At present, most of the pig semen diluents used in pig raising places in China take glucose as a main nutrient component, the nutrient components of the system are less and less along with the lapse of time after storage, the osmotic pressure and the acidity are continuously increased, and the living environment of sperms is mutated after accumulation to a certain degree, so that the sperms are difficult to survive, so that a large amount of sperms usually lose activity after 2-3 days, and the storage time is short; meanwhile, due to the influence of factors such as diversity of boar sources and complexity of climate environment, the using effect of the existing diluting preservative sold on the market is obviously different.

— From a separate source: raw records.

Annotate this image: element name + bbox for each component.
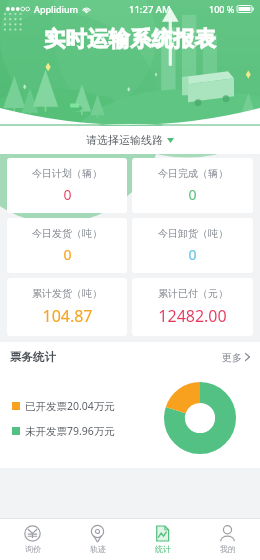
button[interactable]: 今日计划（辆） (7, 158, 127, 213)
staticText: 0 (63, 185, 72, 204)
staticText: 轨迹 (90, 544, 106, 554)
staticText: 累计已付（元） (158, 287, 228, 300)
staticText: 已开发票20.04万元 (25, 399, 115, 413)
staticText: 票务统计 (10, 350, 56, 364)
staticText: 累计发货（吨） (32, 287, 102, 300)
button[interactable]: 今日完成（辆） (132, 158, 253, 213)
staticText: 104.87 (42, 305, 93, 327)
staticText: 0 (188, 185, 197, 204)
staticText: 统计 (155, 544, 171, 554)
button[interactable]: 今日卸货（吨） (132, 218, 253, 273)
staticText: 11:27 AM (129, 3, 171, 16)
staticText: 100 % (209, 3, 235, 15)
staticText: 0 (188, 245, 197, 264)
button[interactable]: 统计 (130, 519, 195, 560)
staticText: 实时运输系统报表 (44, 26, 216, 52)
staticText: 我的 (220, 544, 236, 554)
staticText: 0 (63, 245, 72, 264)
staticText: 今日完成（辆） (158, 167, 228, 180)
button[interactable]: 询价 (0, 519, 65, 560)
staticText: 请选择运输线路 (86, 133, 163, 147)
staticText: 更多 (222, 351, 242, 364)
button[interactable]: 今日发货（吨） (7, 218, 127, 273)
button[interactable]: 请选择运输线路 (0, 126, 260, 154)
staticText: 询价 (25, 544, 41, 554)
staticText: 今日计划（辆） (32, 167, 102, 180)
staticText: Applidium (34, 3, 79, 15)
button[interactable]: 轨迹 (65, 519, 130, 560)
staticText: 未开发票79.96万元 (25, 424, 115, 438)
button[interactable]: 票务统计 (0, 342, 260, 372)
button[interactable]: 我的 (195, 519, 260, 560)
button[interactable]: 累计已付（元） (132, 278, 253, 336)
staticText: 今日卸货（吨） (158, 227, 228, 240)
button[interactable]: 累计发货（吨） (7, 278, 127, 336)
staticText: 12482.00 (158, 305, 227, 327)
staticText: 今日发货（吨） (32, 227, 102, 240)
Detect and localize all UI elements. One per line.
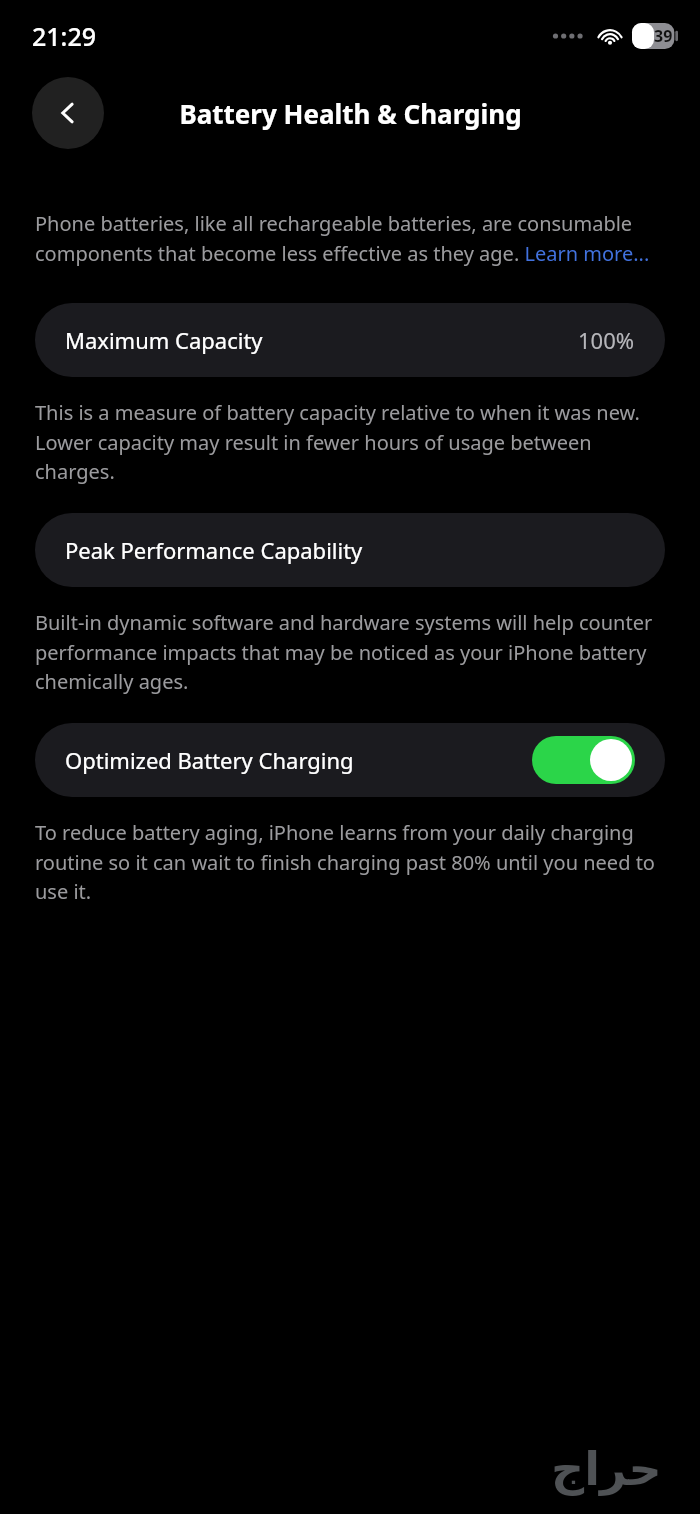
staticText: Phone batteries, like all rechargeable b… xyxy=(35,210,665,267)
staticText: To reduce battery aging, iPhone learns f… xyxy=(35,819,665,905)
button[interactable]: Optimized Battery Charging toggle, on xyxy=(532,736,635,784)
button[interactable]: Maximum Capacity xyxy=(35,303,665,377)
staticText: This is a measure of battery capacity re… xyxy=(35,399,665,485)
staticText: Built-in dynamic software and hardware s… xyxy=(35,609,665,695)
staticText: Optimized Battery Charging xyxy=(65,745,532,775)
button[interactable]: Optimized Battery Charging xyxy=(35,723,665,797)
staticText: Maximum Capacity xyxy=(65,325,578,355)
button[interactable]: Peak Performance Capability xyxy=(35,513,665,587)
staticText: 100% xyxy=(578,325,635,355)
staticText: Peak Performance Capability xyxy=(65,535,635,565)
staticText: 39 xyxy=(654,25,673,47)
staticText: 21:29 xyxy=(32,19,97,53)
staticText: Battery Health & Charging xyxy=(179,96,522,131)
staticText: حراج xyxy=(551,1442,662,1496)
button[interactable]: Back xyxy=(32,77,104,149)
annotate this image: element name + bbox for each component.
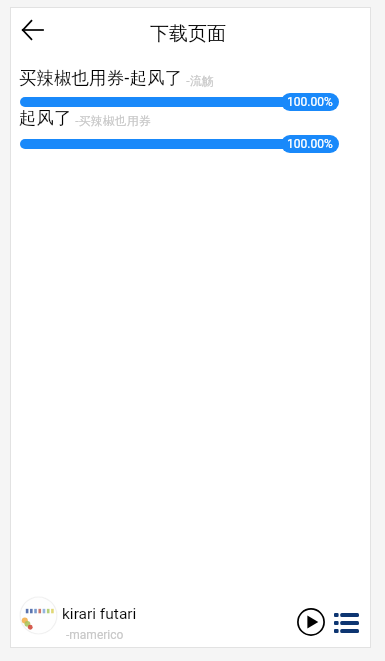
staticText: kirari futari	[62, 605, 137, 623]
staticText: -买辣椒也用券	[75, 112, 151, 128]
button[interactable]: Play	[294, 605, 328, 639]
button[interactable]: 起风了	[10, 104, 371, 146]
button[interactable]: Back	[12, 10, 52, 50]
staticText: 起风了	[19, 107, 72, 129]
staticText: 买辣椒也用券-起风了	[19, 65, 183, 89]
staticText: 100.00%	[287, 95, 333, 109]
staticText: 下载页面	[150, 22, 226, 46]
button[interactable]: Playlist	[331, 608, 361, 638]
button[interactable]: 买辣椒也用券-起风了	[10, 62, 371, 104]
button[interactable]: kirari futari	[10, 590, 371, 646]
staticText: -流觞	[186, 72, 214, 88]
staticText: 100.00%	[287, 137, 333, 151]
staticText: -mamerico	[66, 628, 124, 642]
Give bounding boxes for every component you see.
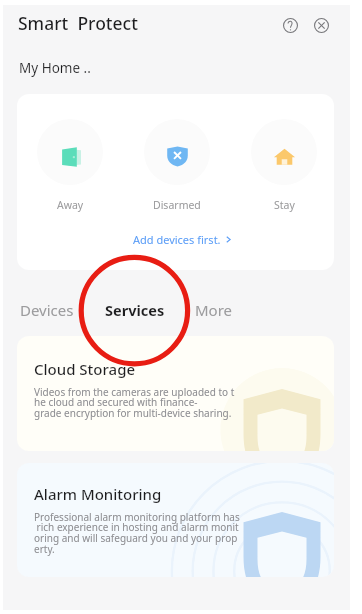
staticText: Away bbox=[57, 198, 84, 212]
staticText: Professional alarm monitoring platform h… bbox=[34, 510, 240, 556]
button[interactable]: Alarm Monitoring bbox=[17, 463, 334, 577]
button[interactable]: Add devices first. bbox=[133, 232, 232, 247]
staticText: Alarm Monitoring bbox=[34, 484, 162, 504]
button[interactable]: More bbox=[195, 300, 233, 320]
button[interactable]: Disarmed bbox=[144, 119, 210, 212]
button[interactable]: Stay bbox=[251, 119, 317, 212]
button[interactable]: Cloud Storage bbox=[17, 336, 334, 451]
staticText: Stay bbox=[274, 198, 295, 212]
staticText: My Home .. bbox=[19, 59, 91, 77]
staticText: Add devices first. bbox=[133, 232, 221, 247]
button[interactable]: Help bbox=[275, 10, 306, 41]
staticText: Disarmed bbox=[153, 198, 201, 212]
button[interactable]: Close bbox=[306, 10, 337, 41]
staticText: Videos from the cameras are uploaded to … bbox=[34, 385, 235, 420]
staticText: Cloud Storage bbox=[34, 359, 136, 379]
button[interactable]: Away bbox=[37, 119, 103, 212]
staticText: Smart Protect bbox=[18, 11, 138, 35]
button[interactable]: Services bbox=[105, 300, 165, 320]
button[interactable]: Devices bbox=[20, 300, 74, 320]
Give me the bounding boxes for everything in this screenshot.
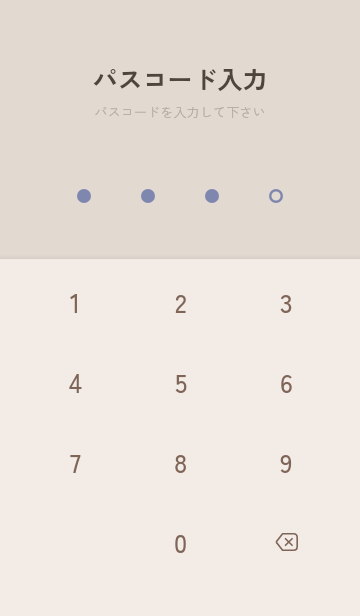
staticText: 9 bbox=[280, 443, 293, 481]
button[interactable]: 8 bbox=[133, 422, 229, 502]
staticText: パスコード入力 bbox=[92, 60, 268, 96]
other: Backspace bbox=[266, 522, 306, 562]
button[interactable]: 6 bbox=[238, 342, 334, 422]
button[interactable]: 4 bbox=[27, 342, 123, 422]
staticText: 7 bbox=[70, 443, 81, 481]
button[interactable]: 0 bbox=[133, 502, 229, 582]
button[interactable]: Backspace bbox=[238, 502, 334, 582]
staticText: 2 bbox=[175, 283, 187, 321]
button[interactable]: 3 bbox=[238, 262, 334, 342]
button[interactable]: 1 bbox=[27, 262, 123, 342]
staticText: パスコードを入力して下さい bbox=[94, 102, 266, 121]
staticText: 0 bbox=[174, 523, 188, 561]
button[interactable]: 5 bbox=[133, 342, 229, 422]
staticText: 5 bbox=[175, 363, 188, 401]
staticText: 3 bbox=[280, 283, 293, 321]
button[interactable]: 7 bbox=[27, 422, 123, 502]
staticText: 6 bbox=[280, 363, 293, 401]
staticText: 4 bbox=[69, 363, 82, 401]
staticText: 8 bbox=[174, 443, 188, 481]
button[interactable]: 9 bbox=[238, 422, 334, 502]
staticText: 1 bbox=[70, 283, 81, 321]
button[interactable]: 2 bbox=[133, 262, 229, 342]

Therefore, the long-acting boar semen diluting preservative which is suitable for being used in pig farms in China and has good preservation effect, long preservation time and high cost performance is developed, and has important significance.
Content of patent
Aiming at the defects of short preservation time, obvious difference in using effect and the like in the prior art, the invention provides a long-acting fresh pig semen diluting preservative and a using method thereof.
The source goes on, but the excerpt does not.